Oracle Database Tips by Donald BurlesonJune 9, 2015

Question:  What is an Oracle SQL plan baseline, and how do I create a SQL plan baseline? Is a SQL baseline the same as swapping execution plans with SQL profiles and optimizer plan stability?

Answer:  An Oracle SQL plan baseline is a series of stored execution plans designed to make the database resilient against degraded performance caused by changes in execution plans.  This is achieved by only using execution plans which are accepted.

There are three techniques for changing SQL statements when is cannot touch the SQL, as is the case with vendor software:

1 - Oracle 11g onwards:  Create a SQL baseline for the correct plan

2 - Oracle10g onwards:  Swap execution plans for SQL Profiles See here.

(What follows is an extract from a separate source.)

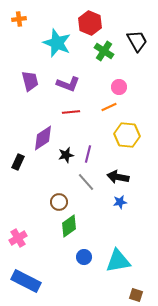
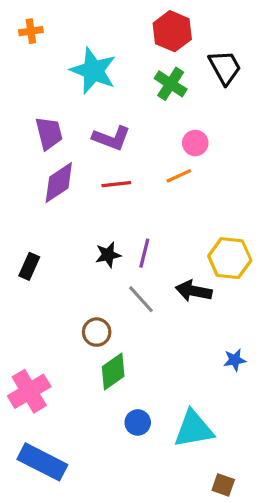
red hexagon: (90, 23) -> (172, 31), moved
yellow hexagon: (127, 135) -> (230, 258), moved
purple diamond: (43, 138) -> (59, 182), moved
blue star: (120, 202) -> (235, 360), moved
pink cross: (18, 238) -> (29, 391), size x1.4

3 - Oracle9i and earlier:  Swap plans using stored outlines.  See here

When an SQL statement is parsed, the cost-based optimizer produces a decision tree and chooses the execution plan with the lowest estimated cost.  If no matching plan is found within the SQL plan baseline, the optimizer evaluates the accepted plans in the SQL plan baseline and uses the one with the lowest actual cost in terms of execution time.  If automatic capture is enabled, at this point the plan generated by the CBO will be added to the SQL plan baseline and flagged as non-accepted.  A non-accepted plan is a plan which is currently a part of the SQL plan baseline but is not used until it can be proven not to cause degraded performance.

There are two methods to create SQL plan baselines: automatic plan capture and manually loading existing execution plans.  When automatic plan capture is enabled, the plan history for SQL statements is created and maintained using information provided by the optimizer.  This plan history includes relevant information used by the optimizer to reproduce the execution plan, such as bind variables, compilation environment, outline and SQL text.   When an SQL statement is issued, Oracle will check for an SQL plan baseline.   If an SQL plan baseline does not exist, Oracle will create an SQL plan baseline and then execute the associated plan.  If an SQL plan baseline does exist, then it just executes a plan from the SQL plan baseline.   It is recommended that you perform a considerable amount of testing before implementing automatic plans in a production environment to ensure no negative impact on performance exists.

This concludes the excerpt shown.